Далее: о чем я думал в школьные годы.
Я всегда был нормальным, что бы там ни говорили. Курил, прогуливал, выражался, как и все прочие. Не пил, правда, хотя это было бы в порядке вещей, но ведь и на солнце есть пятна. Позиция оригинала,которую я как будто занимал, не содержала в себе ничего оригинального; по большому счету она была анонимной и предоставляла массу преимуществ. Я острил и умничал, но на моем месте так поступил бы каждый (знакомый речевой оборот?). При этом мое другое «я», обращенное к тебе, было немым по определению. Видеть тебя я не стремился, безысходности тоже не чувствовал, разве что мне пришлось бы объясняться на тему первой любви, вот тогда. Но никто этого и не требовал.
я был неразговорчив, меня называли скрытным
я стремился к уединению, меня обвиняли в высокомерии
все читали на моем лице признаки дурных свойств, которых не было
такова была моя участь с самого детства
помнится, мне пришлось выучить это наизусть
впрочем, как и всем остальным
Твое присутствие меня мало изменило. Параллельные потоки — и ни малейшей попытки добиться слияния душ. Все происходило в нас и ничего — между. И это было источником счастья, добавил он и закашлялся, поперхнувшись высоким штилем.
Все-таки слово «счастье» отталкивает, даже когда говоришь про себя, а ведь оно ни в чем не виновато. Как и любое другое слово, оно предназначено для широкого круга пользователей. Чтобы быть всеобщим, оно должно быть пустым. Мы приходим, видим пустое место и говорим — нет, так нельзя, человек — это звучит гордо. И начинаем выгораживать себе какой-то особый смысл. Стараемся не замечать постоянного сквозняка, несмотря на то, что дует изо всех щелей. Но когда наступает март, и улицы плывут, и фонари отражаются в лужах — это происходит у всех одинаково. И называется одинаково.

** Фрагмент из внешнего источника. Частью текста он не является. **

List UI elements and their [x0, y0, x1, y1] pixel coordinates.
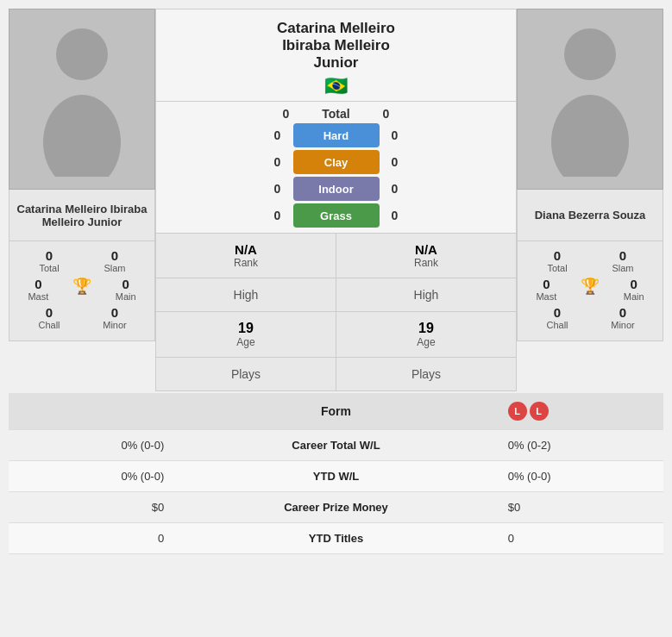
left-player-section: Catarina Melleiro Ibiraba Melleiro Junio…: [9, 9, 155, 391]
left-ytd-wl: 0% (0-0): [9, 461, 177, 492]
right-total: 0 Total: [524, 248, 590, 273]
left-player-silhouette: [30, 22, 134, 177]
left-chall: 0 Chall: [16, 305, 82, 330]
left-rank-label: Rank: [165, 257, 327, 269]
surface-row-total: 0 Total 0: [163, 107, 509, 121]
right-player-section: Diana Bezerra Souza 0 Total 0 Slam 0: [517, 9, 663, 391]
right-prize: $0: [495, 492, 663, 523]
right-rank-label: Rank: [345, 257, 507, 269]
right-rank-val: N/A: [345, 242, 507, 257]
left-player-photo: [9, 9, 155, 190]
career-wl-row: 0% (0-0) Career Total W/L 0% (0-2): [9, 430, 663, 461]
svg-point-3: [551, 95, 629, 177]
form-badge-l: L: [530, 402, 549, 421]
left-age-val: 19: [165, 321, 327, 336]
right-high: High: [414, 288, 439, 302]
right-main: 0 Main: [612, 277, 656, 302]
titles-label: YTD Titles: [177, 523, 494, 554]
left-high: High: [234, 288, 259, 302]
right-player-silhouette: [538, 22, 642, 177]
right-titles: 0: [495, 523, 663, 554]
surface-rows: 0 Total 0 0 Hard 0 0 Clay 0: [156, 102, 516, 233]
right-ytd-wl: 0% (0-0): [495, 461, 663, 492]
comparison-layout: Catarina Melleiro Ibiraba Melleiro Junio…: [9, 9, 663, 391]
right-player-name: Diana Bezerra Souza: [517, 190, 663, 241]
trophy-icon-right: 🏆: [581, 277, 600, 296]
prize-row: $0 Career Prize Money $0: [9, 492, 663, 523]
left-prize: $0: [9, 492, 177, 523]
ytd-wl-row: 0% (0-0) YTD W/L 0% (0-0): [9, 461, 663, 492]
left-minor: 0 Minor: [82, 305, 148, 330]
middle-column: Catarina MelleiroIbiraba MelleiroJunior …: [155, 9, 517, 391]
career-wl-label: Career Total W/L: [177, 430, 494, 461]
svg-point-2: [564, 28, 616, 80]
right-form-cell: LL: [495, 393, 663, 430]
left-rank-val: N/A: [165, 242, 327, 257]
right-chall: 0 Chall: [524, 305, 590, 330]
left-age-label: Age: [165, 336, 327, 348]
right-plays: Plays: [411, 367, 441, 381]
right-minor: 0 Minor: [590, 305, 656, 330]
right-player-photo: [517, 9, 663, 190]
surface-row-grass: 0 Grass 0: [163, 203, 509, 228]
right-age-val: 19: [345, 321, 507, 336]
svg-point-1: [43, 95, 121, 177]
left-plays: Plays: [231, 367, 261, 381]
left-player-name: Catarina Melleiro Ibiraba Melleiro Junio…: [9, 190, 155, 241]
right-trophy: 🏆: [568, 277, 612, 302]
left-titles: 0: [9, 523, 177, 554]
svg-point-0: [56, 28, 108, 80]
surface-row-hard: 0 Hard 0: [163, 123, 509, 147]
center-player-name: Catarina MelleiroIbiraba MelleiroJunior: [165, 20, 507, 72]
plays-row: Plays Plays: [155, 358, 517, 391]
surface-row-indoor: 0 Indoor 0: [163, 177, 509, 201]
left-player-flag: 🇧🇷: [165, 75, 507, 97]
form-row: Form LL: [9, 393, 663, 430]
left-slam: 0 Slam: [82, 248, 148, 273]
rank-row: N/A Rank N/A Rank: [155, 234, 517, 278]
bottom-stats-table: Form LL 0% (0-0) Career Total W/L 0% (0-…: [9, 393, 663, 554]
main-container: Catarina Melleiro Ibiraba Melleiro Junio…: [0, 0, 672, 563]
form-badge-l: L: [508, 402, 527, 421]
right-age-label: Age: [345, 336, 507, 348]
left-form-cell: [9, 393, 177, 430]
right-slam: 0 Slam: [590, 248, 656, 273]
left-player-stats: 0 Total 0 Slam 0 Mast 🏆: [9, 241, 155, 341]
left-mast: 0 Mast: [16, 277, 60, 302]
high-row: High High: [155, 278, 517, 312]
age-row: 19 Age 19 Age: [155, 312, 517, 358]
ytd-wl-label: YTD W/L: [177, 461, 494, 492]
prize-label: Career Prize Money: [177, 492, 494, 523]
right-player-stats: 0 Total 0 Slam 0 Mast 🏆: [517, 241, 663, 341]
titles-row: 0 YTD Titles 0: [9, 523, 663, 554]
trophy-icon-left: 🏆: [72, 277, 91, 296]
left-total: 0 Total: [16, 248, 82, 273]
left-career-wl: 0% (0-0): [9, 430, 177, 461]
left-main: 0 Main: [104, 277, 148, 302]
right-mast: 0 Mast: [524, 277, 568, 302]
surface-row-clay: 0 Clay 0: [163, 150, 509, 174]
form-label: Form: [177, 393, 494, 430]
right-career-wl: 0% (0-2): [495, 430, 663, 461]
left-trophy: 🏆: [60, 277, 104, 302]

Ты как хочешь, но я больше не могу говорить о школе.
Во сне у меня было два разных глаза — голубой и зеленый, и ты двигалась в расщепленном свете, отбрасывая две тени, которые иногда сходились, но не смешивались. Воздух между нами наполнился влагой, я видел твое лицо сквозь водяную линзу так ясно, так близко, словно я только что умер на скамейке запасных и сам этого не заметил. Лед подтаял, на островке грязной земли показалась прошлогодняя футбольная трава. Мокрые шнурки не развязывались, по лезвию пошла ржавчина, свободное пространство уменьшалось на глазах, стоило ли вообще выходить на лед? Мы оба знали, что это в последний раз. Начинается весна, в которой для нас не будет места.
Комната со сферическими углами, закрытые двери, пыль.

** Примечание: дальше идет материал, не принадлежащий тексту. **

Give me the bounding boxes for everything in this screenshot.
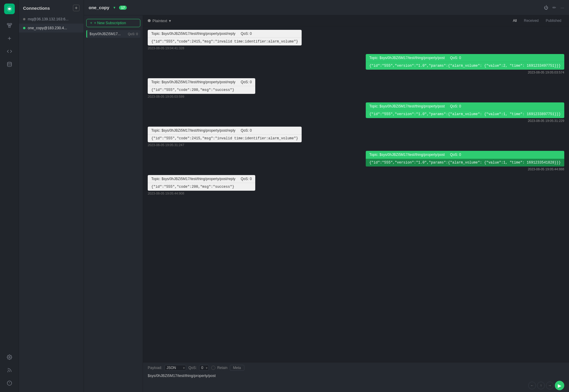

Запечатаны, сброшены в море, не хочется разговаривать, даже смотреть друг на друга не нужно, ты везде. Зачеркнуть и начать сначала, обгоняя течение, чтобы история была наготове, когда нас освободят
выведут под руки
у обоих совершенно седые волосы
нет, это только кажется
соль и солнце
он и она, имена давно осыпались
два бумажных человечка
которых еще нужно одеть накормить
и научить жить заново
Выйти из дома, накупить всякой всячины, пива, если хочешь, взять с собой пару книжек, которые, ясное дело, никто читать не будет, сесть в троллейбус, доехать до конечной, найти маленькую бухточку, там все это съесть, положить книжку под голову и уснуть. Кроме шуток. Сочинение на тему «как я провел самый счастливый день своей жизни». Я просто хотел себе представить, как это могло быть с нами другими.И не смог.
— Не понимаю, как тебя выносят твои родственники.
— Они привыкли.
— А у меня что-то не получается.
— Поживи тут с мое.
— Это предложение?
— Да.
— И не подумаю.
— А что так?
— А так. Ты зануда и мизантроп.
— Понятно. Это я еще в форме, в своем уме. А стану старым — что тогда?
— Не хочу тебя огорчать, но вряд ли ты сильно изменишься.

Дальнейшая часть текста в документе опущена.